Olayı kapatın yaklaşımı var
Daha sonra otopsi için Ankara’ya göndereceklerini söylediklerini belirten Dalmış, “Sonuçta bir şey çıkmadı. Cenazelerimizi defnettikten sonra kimse gelip sormadı. Sormayı bırakın, ifademiz dahi alınmadı. Devlet yetkililerden kimse olayı sormadı ve olay üzerinde durulmadı. Olayın üzerinden 2 yıl geçtikten sonra yetkililer eve gelip ifadelerimizi aldılar. İfadelerimizi aldıklarında da olumsuzlardı, ‘olayı kapatın’ gibi bir yaklaşım vardı. Zaten ifadelerden sonra da dava açılmadı. Savcıyla da görüştük ancak hala dava açılmadı” dedi.

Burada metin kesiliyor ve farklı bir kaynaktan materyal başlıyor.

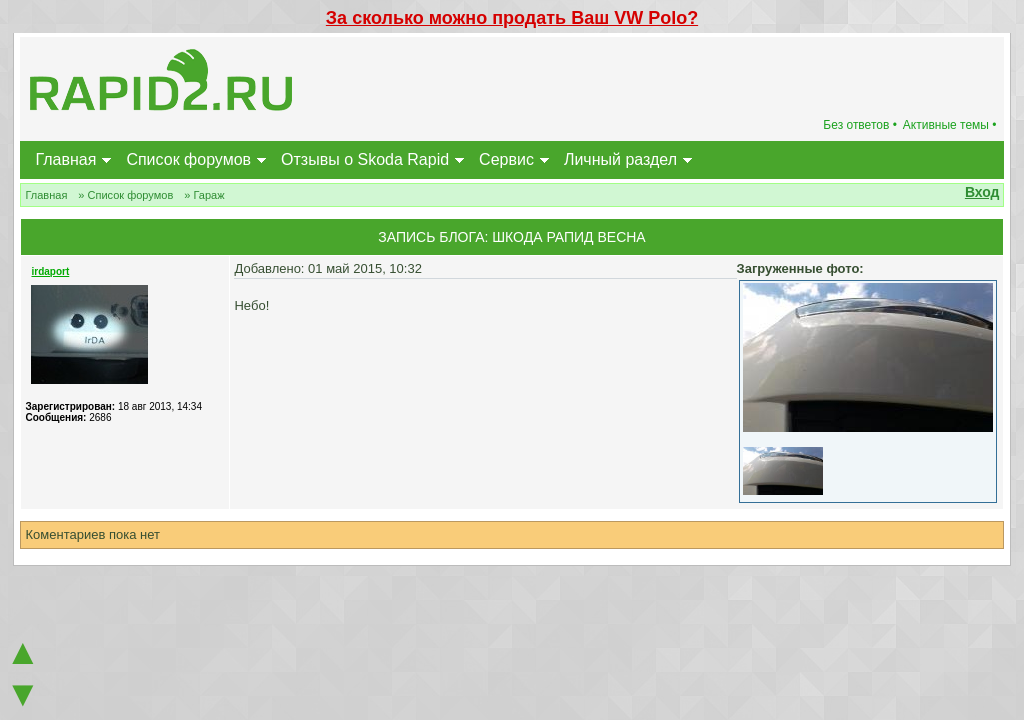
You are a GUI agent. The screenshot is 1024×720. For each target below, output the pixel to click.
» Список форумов (125, 195)
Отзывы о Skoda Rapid (365, 159)
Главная (65, 159)
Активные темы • (950, 125)
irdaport (50, 271)
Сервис (506, 159)
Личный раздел (620, 159)
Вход (982, 192)
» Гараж (204, 195)
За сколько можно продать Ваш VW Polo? (512, 18)
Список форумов (188, 159)
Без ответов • (860, 125)
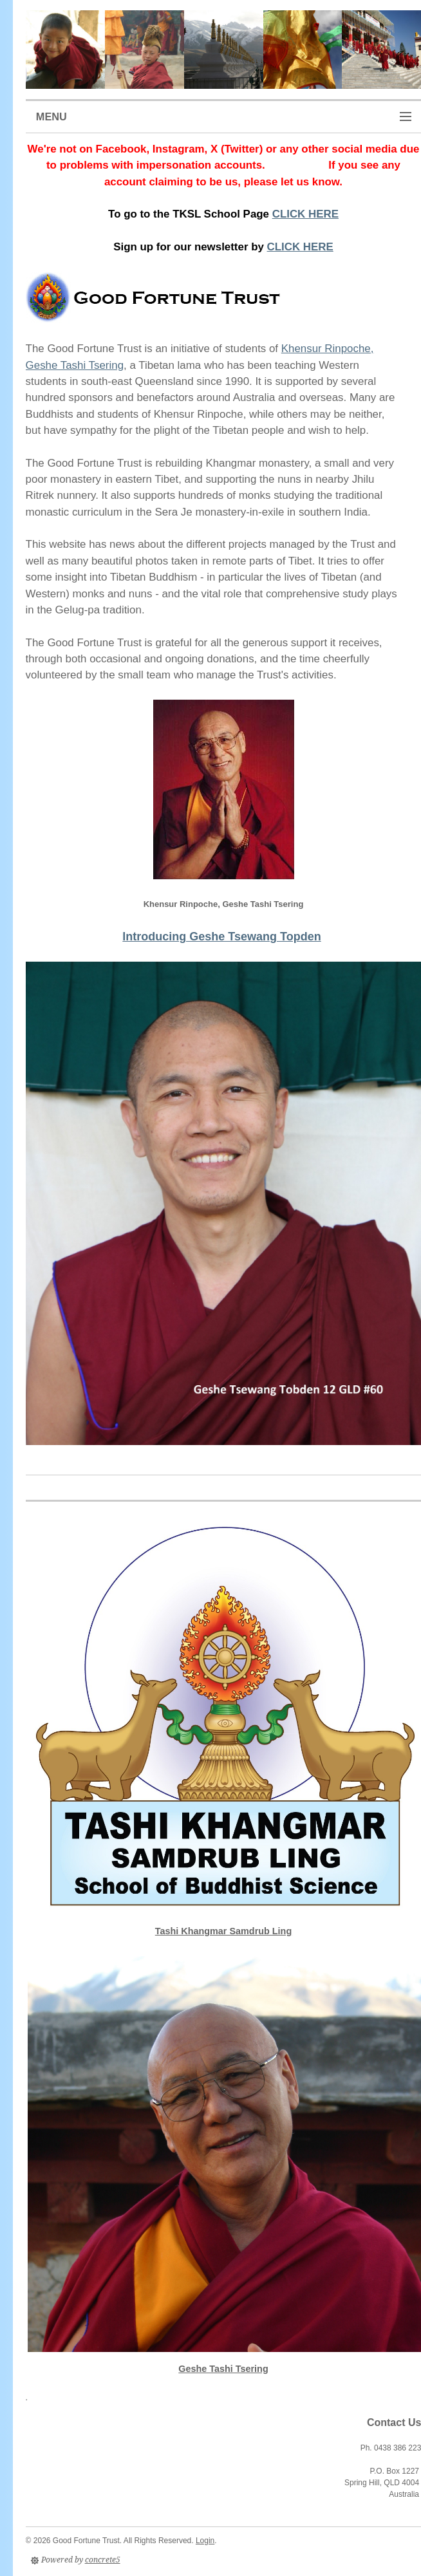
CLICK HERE (305, 214)
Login (205, 2540)
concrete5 (102, 2559)
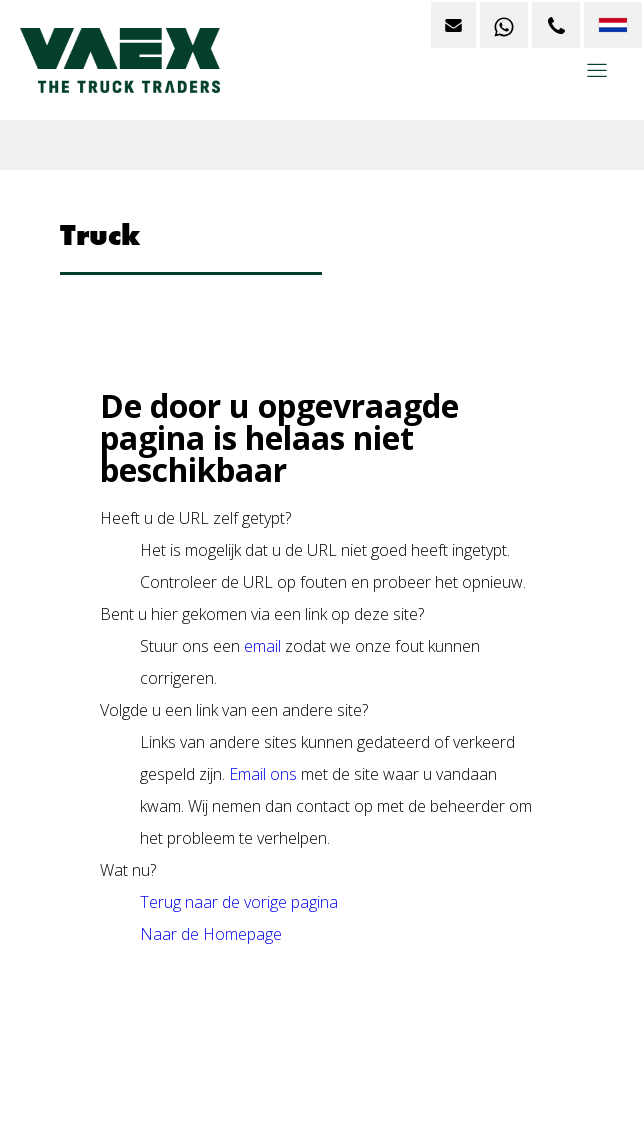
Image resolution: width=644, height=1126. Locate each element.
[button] (597, 77)
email (262, 646)
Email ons (263, 774)
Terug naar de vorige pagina (239, 902)
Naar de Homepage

Kürt olduğu için sorulmuyor
Söz konusu Kürtler olunca yaklaşımın değiştiğini vurgulayan Dalmış, “Onlar çocuktu. 2-3 defa savcılığa gittim, davanın durumu sordum. Ama savcı bize her seferinde, ‘bilirkişi raporu yok’ dedi. Savcıya, ‘bilirkişi ölmüş mü ki gelmedi ve gelmiyor’ şeklinde tepki gösterdim. Savcı ise, ‘bilirkişi Hakkari’de ve gelemiyor’ dedi. Bu şekilde sürekli oyalayıp, olayın üstünü kapattılar. Buraları kendilerine dert etmedikleri için bu şekilde yaklaşıyorlar. Kürt olduğu için sorulmuyor ve üzerinde durulmuyor. Kürt öldürülse de, tutuklansa da, kaybettirilse de sorun olmuyor. Bu yüzden davaları kapatıyorlar. Kürt çocukları evlerinin önünde oynarken bile ölüyor. Burası dağ değildi. Her gün insanların gelip geçtiği bir yer” diye konuştu.
Sebep olanlar cezalandırılsın
Türkiye’nin batısında böyle bir şey yaşandığı zaman kıyametlerin koparıldığını dile getirilen Dalmış, “Ama buralarda olunca kimse sesini çıkartmıyor. Bizler adalet istiyoruz. Çocuklarımızın ölümüne sebep olanlar ceza almalıdır” diye belirtti.
Soruşturma sürecine bakan avukatın “uzlaştırma önerisini” reddeden ailelerin avukatsız olduğu öğrenildi.